東ロボくんの開発責任者で、読解力を調査・研究し、受検者数50万人のRSTを開発・普及させてきた『AI vs. 教科書が読めない子どもたち』の著者による待望の続編!
教育
昭和の頃はこうではありませんでした。
授業と言えば、先生が黒板に書く内容をそのとおりに書き写す「視写」が定番でした。
修行僧のように、視写に励むことが授業を受けることだったという印象すらあります。
高学年になれば、鉛筆はHBかHを使い、利き手の中指にペンだこができるのがふつうでした。
それを完全復活させるべし、などとはまったく思いません。
私にとっても視写一辺倒の授業は苦痛でしかありませんでした。
一方で、なぜ30年でこうもラディカルに授業方法が変わってしまったのかを知りたいとは思い、先生方にインタビューしました。
授業スタイルの変化には主に2つの理由がありました。
ひとつ目は、先生にひとり1台パソコンが配備されたことと職員室にプリンターが導入されたことです。
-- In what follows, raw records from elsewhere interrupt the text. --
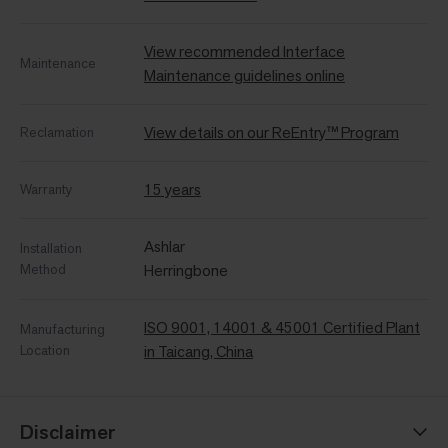
View recommended Interface
Maintenance
Maintenance guidelines online
View details on our ReEntry™ Program
Reclamation
15 years
Warranty
Ashlar
Installation
Method
Herringbone
ISO 9001, 14001 & 45001 Certified Plant
Manufacturing
Location
in Taicang, China
Disclaimer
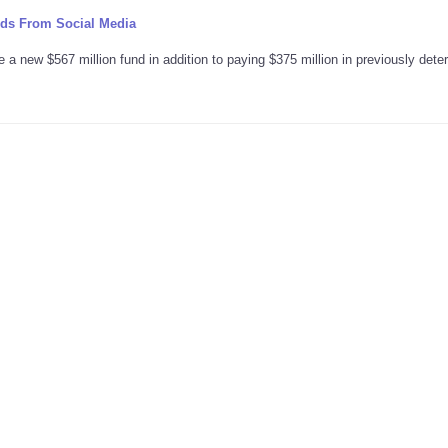
ids From Social Media
 a new $567 million fund in addition to paying $375 million in previously det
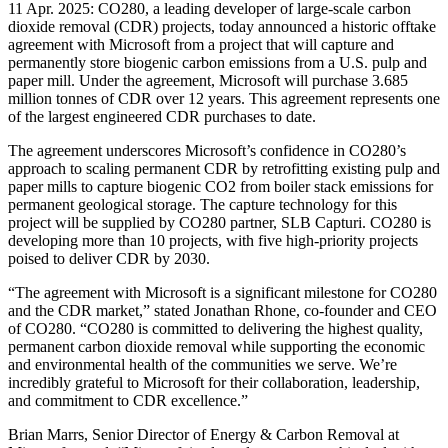
11 Apr. 2025: CO280, a leading developer of large-scale carbon
dioxide removal (CDR) projects, today announced a historic offtake
agreement with Microsoft from a project that will capture and
permanently store biogenic carbon emissions from a U.S. pulp and
paper mill. Under the agreement, Microsoft will purchase 3.685
million tonnes of CDR over 12 years. This agreement represents one
of the largest engineered CDR purchases to date.
The agreement underscores Microsoft’s confidence in CO280’s
approach to scaling permanent CDR by retrofitting existing pulp and
paper mills to capture biogenic CO2 from boiler stack emissions for
permanent geological storage. The capture technology for this
project will be supplied by CO280 partner, SLB Capturi. CO280 is
developing more than 10 projects, with five high-priority projects
poised to deliver CDR by 2030.
“The agreement with Microsoft is a significant milestone for CO280
and the CDR market,” stated Jonathan Rhone, co-founder and CEO
of CO280. “CO280 is committed to delivering the highest quality,
permanent carbon dioxide removal while supporting the economic
and environmental health of the communities we serve. We’re
incredibly grateful to Microsoft for their collaboration, leadership,
and commitment to CDR excellence.”
Brian Marrs, Senior Director of Energy & Carbon Removal at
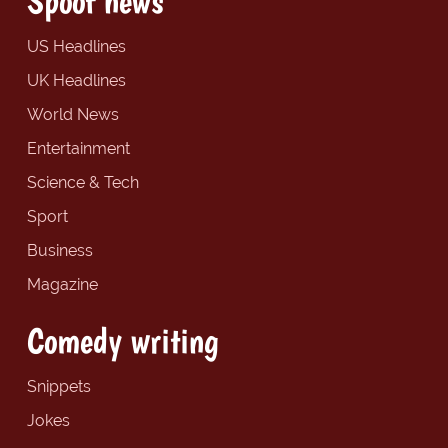
Spoof news
US Headlines
UK Headlines
World News
Entertainment
Science & Tech
Sport
Business
Magazine
Comedy writing
Snippets
Jokes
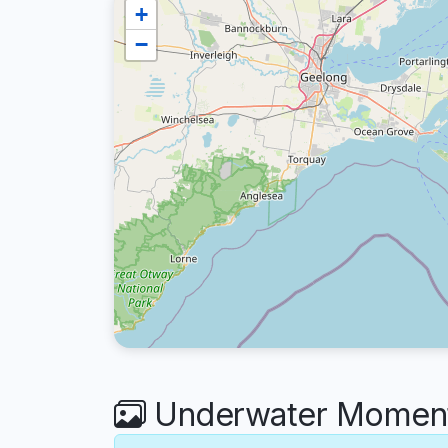
+
−
Underwater Moments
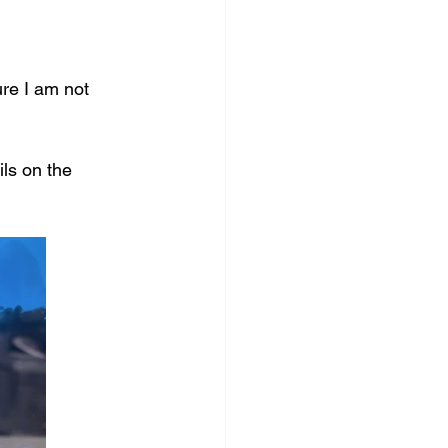
re I am not 
ls on the 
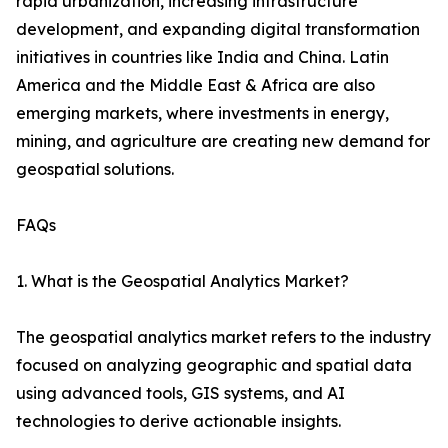
rapid urbanization, increasing infrastructure
development, and expanding digital transformation
initiatives in countries like India and China. Latin
America and the Middle East & Africa are also
emerging markets, where investments in energy,
mining, and agriculture are creating new demand for
geospatial solutions.
FAQs
1. What is the Geospatial Analytics Market?
The geospatial analytics market refers to the industry
focused on analyzing geographic and spatial data
using advanced tools, GIS systems, and AI
technologies to derive actionable insights.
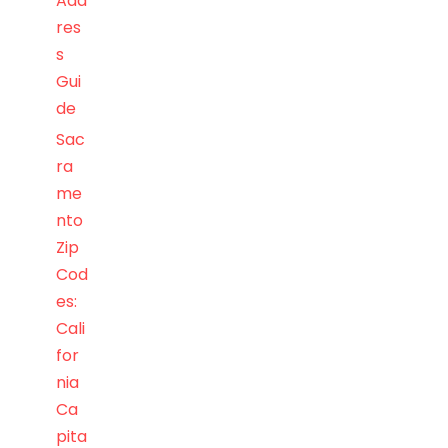
Add
res
s
Gui
de
Sac
ra
me
nto
Zip
Cod
es:
Cali
for
nia
Ca
pita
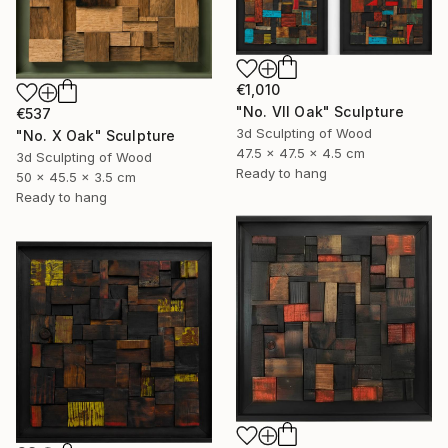
€1,010
"No. VII Oak" Sculpture
€537
3d Sculpting of Wood
"No. X Oak" Sculpture
47.5 x 47.5 x 4.5 cm
3d Sculpting of Wood
Ready to hang
50 x 45.5 x 3.5 cm
Ready to hang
これによって、先生たちは自由にプリントを作成し、印刷できるようになったのです。
もうひとつの理由は、「アクティブラーニングの時間を確保するため」でした。
今の学習指導要領は、教員の負担が著しく大きくなるのが容易に想像できるほど分量が多いことで知られています。
さらに、「受動的な授業・学習」から、「積極的・能動的な授業・学習」へとアップデートすることを求めています。
文部科学省は、「どのような活動がアクティブか」ということの定義は行いません。
どんな活動がアクティブかは形式で決まるのではなく、学習者の状態と与えられる課題によって決まるからです。
ですが、現場は、「アクティブ=グループで話し合うこと」だと思いこんでしまいました。
机を移動し、数人で話し合う形式を作ることがアクティブラーニングだと位置づけたため、45分の授業の中で、その時間を確保する必要に迫られました。
すると、ほかの時間を圧縮せざるを得なくなったのです。